-- Work request --
Report how many lines in the records below hold the word "Gaëtan". Add nothing to the number.

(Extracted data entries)
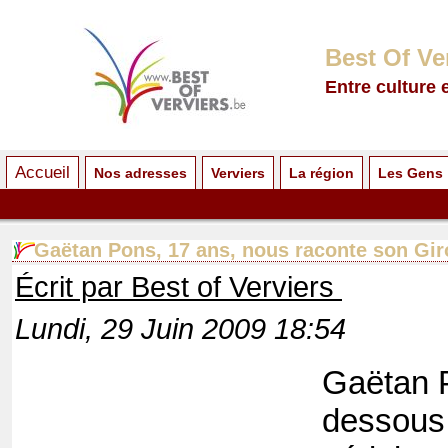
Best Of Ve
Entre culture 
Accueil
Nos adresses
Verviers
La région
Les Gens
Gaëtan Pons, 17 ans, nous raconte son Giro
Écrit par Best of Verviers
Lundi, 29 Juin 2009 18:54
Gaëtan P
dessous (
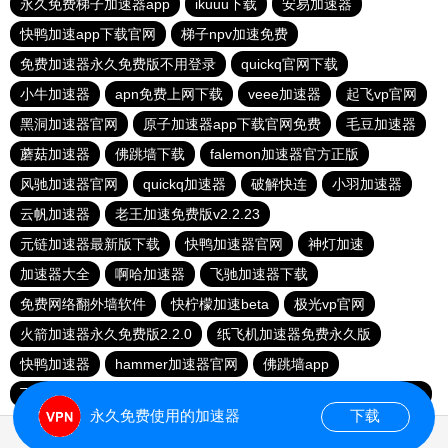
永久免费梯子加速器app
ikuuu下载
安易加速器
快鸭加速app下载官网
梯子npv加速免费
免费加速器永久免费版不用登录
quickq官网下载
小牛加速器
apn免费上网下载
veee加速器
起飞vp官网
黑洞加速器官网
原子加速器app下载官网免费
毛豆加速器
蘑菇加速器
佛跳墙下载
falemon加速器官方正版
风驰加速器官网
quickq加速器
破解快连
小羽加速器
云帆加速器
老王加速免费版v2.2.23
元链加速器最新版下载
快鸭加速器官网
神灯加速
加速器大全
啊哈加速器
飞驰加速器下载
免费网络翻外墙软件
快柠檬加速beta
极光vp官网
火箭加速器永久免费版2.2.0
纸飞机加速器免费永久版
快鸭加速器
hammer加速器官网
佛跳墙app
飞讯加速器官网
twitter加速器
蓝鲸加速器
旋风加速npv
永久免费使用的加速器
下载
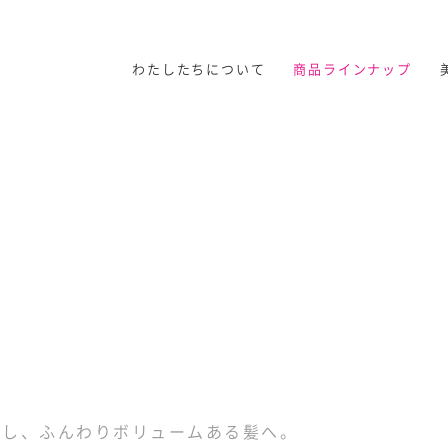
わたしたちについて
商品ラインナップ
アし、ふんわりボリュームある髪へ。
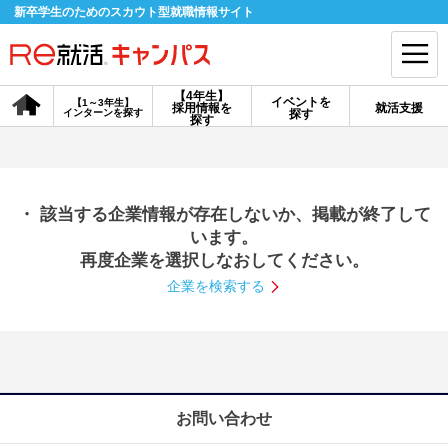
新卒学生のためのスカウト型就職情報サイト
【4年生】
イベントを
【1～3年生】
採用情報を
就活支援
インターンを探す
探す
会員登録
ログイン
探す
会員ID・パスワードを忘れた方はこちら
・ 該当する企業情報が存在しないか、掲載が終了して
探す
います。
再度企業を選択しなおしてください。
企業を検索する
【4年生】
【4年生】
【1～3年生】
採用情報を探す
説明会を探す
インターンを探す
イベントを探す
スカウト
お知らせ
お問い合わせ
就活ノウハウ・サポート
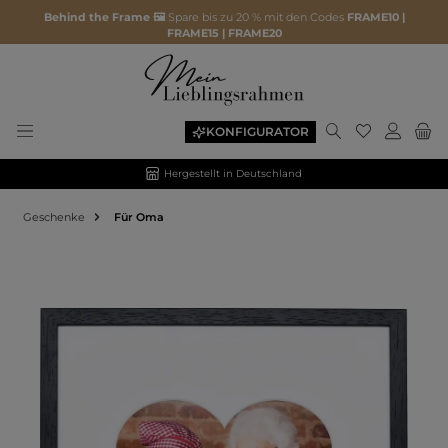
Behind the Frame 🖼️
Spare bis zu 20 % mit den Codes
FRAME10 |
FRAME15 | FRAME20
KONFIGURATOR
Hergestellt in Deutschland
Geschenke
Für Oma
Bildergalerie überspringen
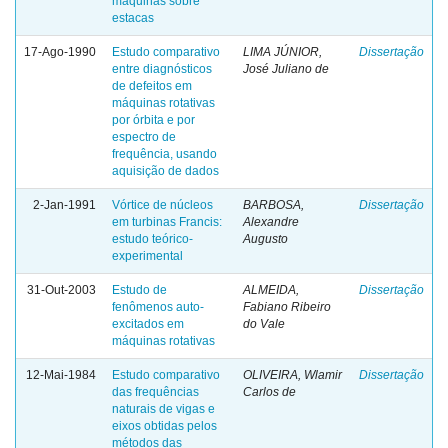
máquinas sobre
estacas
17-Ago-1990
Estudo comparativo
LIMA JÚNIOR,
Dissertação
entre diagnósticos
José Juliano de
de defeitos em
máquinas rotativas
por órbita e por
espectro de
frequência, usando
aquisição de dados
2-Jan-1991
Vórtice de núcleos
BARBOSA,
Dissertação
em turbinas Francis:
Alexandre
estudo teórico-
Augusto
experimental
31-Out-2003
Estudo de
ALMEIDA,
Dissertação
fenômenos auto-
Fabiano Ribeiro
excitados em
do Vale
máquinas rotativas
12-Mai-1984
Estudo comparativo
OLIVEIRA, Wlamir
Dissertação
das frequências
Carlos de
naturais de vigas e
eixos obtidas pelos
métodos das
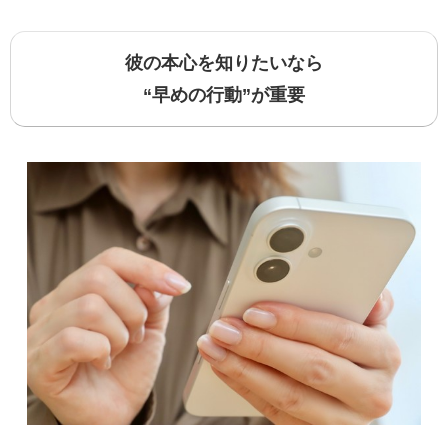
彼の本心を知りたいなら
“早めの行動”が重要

-- Solution --
2